Simple? Yes. Inexpensive? Even more so.

1.  Ameracat 31 – This is a brawny powercat that has the beef for offshore runs and open-water fishing. Some boats of this magnitude cost a quarter mil or more, but this one just breaks $100,000 with a pair of 300-hp ETECs on the transom. It rides amazingly well, goes over 50-mph, is built with bi- and tri-axial fabrics, and is cored in many areas with Airex foam panals. The down-side? It’s also very simplistic in design, with few of the cushy accouterments many modern powerboats feature. There’s not even a flat-screen TV in the console cabin – whatever shall we do!? 

The Retriever can be rigged out for fishing, hunting, and any combination of the two sports.

2. Crestliner 1860 Retriever – This aluminum rig comes dressed in full camo with tracks along the gunwale for mounting shell holders, dog ladders, rodholders, and more. It also comes with a beefy console, casting decks, and pedestal seats. If you want a fishboat that can also hunt, this one does the trick for around $15,000. I’d spend another couple grand to upgrade the stock 25-hp engine to a 50-hp powerplant if this were going to be my rig, but otherwise, it’s ready to roll right out of the box. 

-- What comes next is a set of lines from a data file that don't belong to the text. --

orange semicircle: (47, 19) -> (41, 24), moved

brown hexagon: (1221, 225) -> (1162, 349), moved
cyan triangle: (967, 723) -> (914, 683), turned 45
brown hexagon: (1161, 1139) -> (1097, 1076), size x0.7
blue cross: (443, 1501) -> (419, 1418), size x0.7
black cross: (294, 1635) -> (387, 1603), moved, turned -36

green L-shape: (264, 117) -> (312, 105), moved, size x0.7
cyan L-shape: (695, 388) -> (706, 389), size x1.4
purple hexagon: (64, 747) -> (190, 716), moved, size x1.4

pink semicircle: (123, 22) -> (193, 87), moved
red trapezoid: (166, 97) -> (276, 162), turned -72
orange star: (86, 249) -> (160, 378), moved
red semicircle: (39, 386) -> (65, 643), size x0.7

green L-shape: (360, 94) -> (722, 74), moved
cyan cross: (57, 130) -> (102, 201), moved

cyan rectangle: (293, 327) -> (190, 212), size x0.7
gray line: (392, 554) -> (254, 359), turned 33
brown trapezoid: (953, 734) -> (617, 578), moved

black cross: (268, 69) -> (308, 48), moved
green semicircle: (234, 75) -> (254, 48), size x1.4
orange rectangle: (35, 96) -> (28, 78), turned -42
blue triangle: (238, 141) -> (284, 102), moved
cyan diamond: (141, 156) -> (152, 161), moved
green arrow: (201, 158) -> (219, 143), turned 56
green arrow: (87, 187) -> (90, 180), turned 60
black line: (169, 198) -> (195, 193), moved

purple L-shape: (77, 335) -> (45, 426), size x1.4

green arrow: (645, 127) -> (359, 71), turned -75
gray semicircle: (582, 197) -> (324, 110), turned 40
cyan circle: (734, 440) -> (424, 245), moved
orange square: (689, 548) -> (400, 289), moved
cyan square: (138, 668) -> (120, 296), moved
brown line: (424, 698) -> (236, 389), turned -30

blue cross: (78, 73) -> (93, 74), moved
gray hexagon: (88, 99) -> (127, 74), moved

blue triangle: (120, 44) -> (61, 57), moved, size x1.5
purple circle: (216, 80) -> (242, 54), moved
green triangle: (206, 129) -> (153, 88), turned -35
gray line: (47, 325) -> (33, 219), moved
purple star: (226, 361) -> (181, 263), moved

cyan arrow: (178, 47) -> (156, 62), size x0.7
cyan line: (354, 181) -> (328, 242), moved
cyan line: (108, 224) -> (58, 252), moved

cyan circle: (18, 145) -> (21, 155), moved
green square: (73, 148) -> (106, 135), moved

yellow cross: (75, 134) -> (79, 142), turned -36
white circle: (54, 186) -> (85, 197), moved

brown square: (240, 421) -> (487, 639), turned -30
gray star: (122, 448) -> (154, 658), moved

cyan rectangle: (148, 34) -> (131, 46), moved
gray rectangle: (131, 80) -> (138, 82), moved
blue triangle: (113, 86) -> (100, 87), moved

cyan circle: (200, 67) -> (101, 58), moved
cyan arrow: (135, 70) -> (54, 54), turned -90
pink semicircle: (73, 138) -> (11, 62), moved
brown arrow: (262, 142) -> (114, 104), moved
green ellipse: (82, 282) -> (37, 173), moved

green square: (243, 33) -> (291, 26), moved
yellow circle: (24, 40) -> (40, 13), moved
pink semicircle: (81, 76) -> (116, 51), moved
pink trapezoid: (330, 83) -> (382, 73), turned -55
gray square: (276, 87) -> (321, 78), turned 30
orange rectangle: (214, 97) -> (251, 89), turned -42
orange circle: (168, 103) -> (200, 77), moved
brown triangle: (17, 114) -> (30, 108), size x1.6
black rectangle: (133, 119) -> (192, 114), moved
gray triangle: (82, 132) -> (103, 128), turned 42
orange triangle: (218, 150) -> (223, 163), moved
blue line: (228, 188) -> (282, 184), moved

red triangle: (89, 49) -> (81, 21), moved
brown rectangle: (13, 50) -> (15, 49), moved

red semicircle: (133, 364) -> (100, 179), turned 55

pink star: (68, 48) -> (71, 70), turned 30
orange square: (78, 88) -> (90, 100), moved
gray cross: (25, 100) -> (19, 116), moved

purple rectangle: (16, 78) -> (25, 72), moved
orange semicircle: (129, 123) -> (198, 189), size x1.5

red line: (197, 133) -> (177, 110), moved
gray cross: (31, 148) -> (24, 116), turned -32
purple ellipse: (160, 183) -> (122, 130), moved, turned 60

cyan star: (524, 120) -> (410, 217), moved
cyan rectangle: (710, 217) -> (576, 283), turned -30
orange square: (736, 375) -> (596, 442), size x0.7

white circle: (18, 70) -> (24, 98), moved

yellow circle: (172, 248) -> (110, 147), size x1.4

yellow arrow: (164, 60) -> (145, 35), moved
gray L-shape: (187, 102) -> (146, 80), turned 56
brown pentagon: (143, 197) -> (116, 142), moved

You’ll get sticker shock from the Mako Pro Skiff 17 – reverse sticker shock, that is!

3. Mako Pro Skiff 17 – The Pro Skiff series (with 16′ and 17′ models) is one of the newest lines for Mako, and they designed these boats specifically to provide a low-price fishboat that would give bay anglers the abilities usually found in a bigger, more expensive boat. With an inverted V hull, cruising speeds in the mid-20’s, built-in rodholders, a small livewell, and fore and aft casting decks, this boat has everything you need to attack reds and specks. Meanwhile, the hull design works well in a chop and the ride is surprisingly smooth for a boat of its size. Yet it can be bought for about $15,000 including a trailer. Nice.